Hard to believe, based on the title, but medical advances have come a long way and a recent story coming out of Toronto, Canada proves just that. A woman recently was able to survive six days without lungs while she awaited a transplant.
Her husband made the hard decision, of either watching his wife pass away on an operating table or bed, and went the route of trying a first-ever experimental procedure that saw surgeons take both of his wife’s lungs out. As his wife had been unconscious for some time, Chris Benoit made the choice based on past discussions.
CNN revealed that Chris’ wife, Melissa Benoit was dealing with a cystic fibrosis infection over the past three years that had spread to her entire lungs. While she had been on intravenous antibiotics, when she got the flu, this triggered coughing fits, and Melissa (aged 32 at the time) suffered from fractured ribs as a result. The woman landed in Toronto’s St. Michael’s hospital last March.

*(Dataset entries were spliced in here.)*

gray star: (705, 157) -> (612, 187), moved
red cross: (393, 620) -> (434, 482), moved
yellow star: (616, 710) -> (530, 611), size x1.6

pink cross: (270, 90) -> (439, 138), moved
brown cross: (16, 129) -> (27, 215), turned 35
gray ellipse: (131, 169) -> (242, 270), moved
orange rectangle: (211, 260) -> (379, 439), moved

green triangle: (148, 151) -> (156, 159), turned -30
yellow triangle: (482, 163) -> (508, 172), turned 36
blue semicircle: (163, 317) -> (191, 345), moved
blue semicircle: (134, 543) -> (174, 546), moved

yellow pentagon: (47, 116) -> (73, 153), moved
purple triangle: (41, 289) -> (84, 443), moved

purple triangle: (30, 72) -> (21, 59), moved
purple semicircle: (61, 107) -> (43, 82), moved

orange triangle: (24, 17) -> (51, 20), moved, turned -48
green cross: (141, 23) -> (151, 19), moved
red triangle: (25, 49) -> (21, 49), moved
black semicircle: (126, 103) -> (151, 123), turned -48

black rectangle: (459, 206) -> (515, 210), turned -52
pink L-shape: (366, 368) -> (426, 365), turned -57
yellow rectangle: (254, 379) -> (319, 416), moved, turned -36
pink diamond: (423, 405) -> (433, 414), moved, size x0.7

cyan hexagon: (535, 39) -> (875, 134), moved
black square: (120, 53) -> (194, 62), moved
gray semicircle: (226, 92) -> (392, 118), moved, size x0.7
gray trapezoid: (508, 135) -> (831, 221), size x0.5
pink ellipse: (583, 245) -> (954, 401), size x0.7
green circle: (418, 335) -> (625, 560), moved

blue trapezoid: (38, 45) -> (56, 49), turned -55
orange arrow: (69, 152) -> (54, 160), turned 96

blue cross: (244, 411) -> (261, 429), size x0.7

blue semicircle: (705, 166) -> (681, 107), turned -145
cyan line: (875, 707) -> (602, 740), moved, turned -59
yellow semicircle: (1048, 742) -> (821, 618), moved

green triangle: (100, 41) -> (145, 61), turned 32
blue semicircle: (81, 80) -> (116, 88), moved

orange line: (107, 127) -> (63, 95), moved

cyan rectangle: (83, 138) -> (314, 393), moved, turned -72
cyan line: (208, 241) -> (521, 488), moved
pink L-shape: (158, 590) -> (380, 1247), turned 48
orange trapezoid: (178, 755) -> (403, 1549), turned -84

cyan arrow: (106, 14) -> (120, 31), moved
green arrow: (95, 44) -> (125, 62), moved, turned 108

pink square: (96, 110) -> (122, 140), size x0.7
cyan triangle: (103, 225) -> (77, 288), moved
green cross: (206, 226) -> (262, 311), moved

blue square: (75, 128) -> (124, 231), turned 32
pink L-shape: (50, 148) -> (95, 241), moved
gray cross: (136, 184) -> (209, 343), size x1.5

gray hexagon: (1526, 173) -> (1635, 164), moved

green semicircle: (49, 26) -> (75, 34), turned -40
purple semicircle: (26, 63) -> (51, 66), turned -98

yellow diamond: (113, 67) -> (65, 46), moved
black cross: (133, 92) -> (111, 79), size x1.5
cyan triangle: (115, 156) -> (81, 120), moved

While she initially thought they would just switch her antibiotics, she ended up landing in ICU.
Unconscious at the time, the infection was uncontrollable and by April, Melissa moved to the Intensive Care Unit at Toronto’s General Hospital. Her condition worsened to severe bacterial infection of the lungs and the illness was quite drug-resistant. By this point pus and blood consumed her lungs and she struggled to breath. She clearly required a donor lung, however a traditional ventilator did not have the capabilities to assist her breathing until a lung transplant occurred.
Which was when the decision was made to place Melissa on an Extra-Corporeal Lung Support. The device is a temporary medical life-support used to help patients that are waiting for a donor organ. The machine works as lungs do: draining blood from the body, giving it oxygen and taking carbon dioxide away, and then pumping clean blood back into the body.
While for others, the machine can help one stay alive; for Melissa, it only worsened her condition. Her lungs had been taking over by infection, entering her bloodstream, which resulted in septic shock – meaning the doctors could not perform a lung transplant.
Talking with family first, the choice was made to move forward with the surgery, a first of its kind, to remove both of Benoit’s lungs. Once removed, the medical team placed a Novalung (a support system of this organ that helps to add oxygen to the blood and is used on patients with lung issues before they are removed) to the right side of Benoit’s heart and it worked with the Extra-Corporeal Lung Support to help with respiratory.
Within hours after the surgery, Benoit began to improve. Most organs were seemingly repairing and she no longer needed blood pressure medicine. She was placed on the lung transplant waiting list and six days later, received a match. The even better news is that the cystic fibrosis will not come back in Melissa’s new lungs, as per her doctors, however as the condition is in her genes, it may affect other parts of her body.
The best news of all, is that Melissa is back to living a normal, healthy life, and focusing on her family: which includes spending time with her hubby that made the brave decision to move forward with the unorthodox procedure and her young daughter.